Propos recueillis par
 Dominique Hartmann

Publié le 05.11.2016

Temps de lecture estimé : 9 minutes

Grand jubil » Les festivités du 500e anniversaire de la Réforme sont lancées en Europe. Lundi dernier, une cérémonie religieuse a réuni des représentants luthériens du monde entier en la cathédrale de Lund, en Suède, en présence du pape François. Et jeudi, à Genève, s’est tenue une célébration officielle sur la plaine de Plainpalais. Mais que fête-t-on au juste? Et en quoi la Réforme a-t-elle influencé le monde moderne? Quelques réponses avec Michel Grandjean, professeur d’histoire du christianisme à la Faculté de théologie de l’Université de Genève.

Dans quel contexte la Réforme lancée par Luther émerge-t-elle?

Michel Grandjean: Il faut rappeler qu’il est question de réformer l’Eglise depuis le XIe siècle déjà. Rien d’original, donc, dans la volonté manifestée par Luther au XVIe. Jan Hus, un siècle plus tôt à Prague, n’avait pas pu faire aboutir des réflexions analogues... parce que l’imprimerie n’existait pas! Le traité de Luther, De la liberté du chrétien, écrit en 1520, a été rapidement diffusé à des milliers d’exemplaires en Allemagne.

La réforme luthérienne a aussi bénéficié de la nouvelle représentation du monde que l’on doit aux humanistes. Ceux-ci, Erasme notamment, prônent le retour aux textes originaux. Ce point de vue permet aux réformateurs de rappeler que la foi prend sa source dans la Bible, pas dans l’Eglise. En conséquence, le texte doit être traduit dans la langue du peuple, ce qui sera fait en 1534. La Bible en allemand sera imprimée aussitôt par dizaines de milliers d’exemplaires et diffusée largement, bien que son coût d’acquisition corresponde à l’achat d’une petite voiture pour une famille actuelle.

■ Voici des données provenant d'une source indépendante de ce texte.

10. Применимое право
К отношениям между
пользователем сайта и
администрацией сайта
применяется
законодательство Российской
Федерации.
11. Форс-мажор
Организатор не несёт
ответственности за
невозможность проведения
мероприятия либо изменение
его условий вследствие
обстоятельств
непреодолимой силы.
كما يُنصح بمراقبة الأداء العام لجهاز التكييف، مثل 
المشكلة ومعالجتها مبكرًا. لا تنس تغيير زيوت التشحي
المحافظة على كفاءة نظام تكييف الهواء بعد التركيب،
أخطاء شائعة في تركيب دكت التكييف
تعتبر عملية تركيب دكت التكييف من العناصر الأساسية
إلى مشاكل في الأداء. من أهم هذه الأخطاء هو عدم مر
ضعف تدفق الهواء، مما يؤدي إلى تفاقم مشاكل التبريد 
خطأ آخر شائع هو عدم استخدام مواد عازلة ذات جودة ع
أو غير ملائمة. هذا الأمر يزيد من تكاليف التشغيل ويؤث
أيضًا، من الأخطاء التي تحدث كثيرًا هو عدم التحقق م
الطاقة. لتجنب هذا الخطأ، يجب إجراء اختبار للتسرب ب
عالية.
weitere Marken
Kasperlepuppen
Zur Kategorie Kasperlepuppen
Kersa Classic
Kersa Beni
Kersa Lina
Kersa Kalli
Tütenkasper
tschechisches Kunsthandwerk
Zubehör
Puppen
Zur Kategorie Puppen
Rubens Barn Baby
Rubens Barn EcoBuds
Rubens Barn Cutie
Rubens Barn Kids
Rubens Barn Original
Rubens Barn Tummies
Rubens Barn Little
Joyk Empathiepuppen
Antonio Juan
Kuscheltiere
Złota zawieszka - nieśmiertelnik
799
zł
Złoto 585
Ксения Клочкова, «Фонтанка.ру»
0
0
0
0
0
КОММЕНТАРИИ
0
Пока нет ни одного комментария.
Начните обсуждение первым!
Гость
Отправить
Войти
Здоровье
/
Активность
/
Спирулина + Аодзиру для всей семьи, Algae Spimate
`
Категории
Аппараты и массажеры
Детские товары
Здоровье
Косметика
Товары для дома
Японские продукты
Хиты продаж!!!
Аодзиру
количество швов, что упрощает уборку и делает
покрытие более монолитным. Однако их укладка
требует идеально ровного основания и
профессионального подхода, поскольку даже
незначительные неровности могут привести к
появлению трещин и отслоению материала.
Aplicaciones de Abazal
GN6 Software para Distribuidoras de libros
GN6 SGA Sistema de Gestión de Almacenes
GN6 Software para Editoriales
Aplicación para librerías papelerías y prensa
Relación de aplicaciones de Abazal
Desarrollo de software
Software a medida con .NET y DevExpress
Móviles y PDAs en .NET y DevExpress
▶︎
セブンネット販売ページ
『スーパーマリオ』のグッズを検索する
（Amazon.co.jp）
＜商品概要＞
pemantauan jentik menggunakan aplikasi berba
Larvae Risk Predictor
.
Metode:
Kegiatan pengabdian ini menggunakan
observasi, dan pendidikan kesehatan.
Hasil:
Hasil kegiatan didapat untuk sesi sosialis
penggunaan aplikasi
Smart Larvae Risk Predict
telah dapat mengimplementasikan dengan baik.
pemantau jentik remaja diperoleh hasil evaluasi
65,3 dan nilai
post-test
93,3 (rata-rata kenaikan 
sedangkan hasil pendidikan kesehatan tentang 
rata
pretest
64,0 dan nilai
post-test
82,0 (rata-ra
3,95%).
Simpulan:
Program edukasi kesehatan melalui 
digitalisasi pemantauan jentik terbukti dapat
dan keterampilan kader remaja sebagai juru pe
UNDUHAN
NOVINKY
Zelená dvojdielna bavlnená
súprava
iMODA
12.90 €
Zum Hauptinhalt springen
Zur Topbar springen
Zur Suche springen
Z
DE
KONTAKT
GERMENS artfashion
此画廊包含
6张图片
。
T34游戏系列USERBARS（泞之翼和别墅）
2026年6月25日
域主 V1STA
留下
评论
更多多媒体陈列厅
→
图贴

A ces deux éléments s’ajoute l’exaspération que suscitent en Allemagne les levées d’impôts de l’institution pontificale, laquelle a alors besoin de beaucoup d’argent pour construire la basilique Saint-Pierre à Rome. Enfin, l’anticléricalisme a aussi joué un rôle dans la diffusion de la Réforme. Dans certaines villes, le clergé pouvait atteindre 10% de la population.

Quelles sont les valeurs ­fondatrices de la Réforme?

Je cite volontiers cette belle formule de l’historien Lucien Febvre, dans les années 1920: «Ce qui importe à Luther, c’est Luther.» Le moine allemand est très soucieux de son salut et le jugement divin l’angoisse. Il comprend soudain que la «justice de Dieu» désigne non pas la capacité et la volonté divines de sanctionner, mais le don de justice fait à tout croyant. Ce retournement est au cœur de toute la Réforme.

Dès lors, Dieu ayant donné son amour, chacun est invité à en témoigner aux autres. La Réforme revisite ainsi le sens de la charité pratiquée depuis longtemps – le mendiant est reçu dans les hospices comme une image du Christ. Désormais, les pauvres doivent faire l’objet de la charité sociale, pas seulement individuelle. La Réforme institue aussi une religion personnelle, sans clergé.

Ce mouvement a aussi fait ­progresser la notion de liberté de conscience...

Luther revendique en effet une conscience soumise seulement à la Bible, libre vis-à vis du pape et de l’empereur. Mais il faudra d’autres étapes pour que la notion de liberté de conscience prenne son sens actuel: Luther n’est pas d’emblée prêt à reconnaître la liberté de l’autre. Y compris de ne pas croire. La possibilité qu’esquisse la Réforme pour l’être humain de se tenir librement devant Dieu, sans intermédiaires, va inspirer des générations. C’est forts de ce surplus de confiance que l’instruction mais aussi le commerce vont se développer. La Réforme a aussi contribué, malgré elle, à façonner l’idée de diversité religieuse. On a pu y voir un danger, la pluralité ayant amené les sanglantes guerres de religion.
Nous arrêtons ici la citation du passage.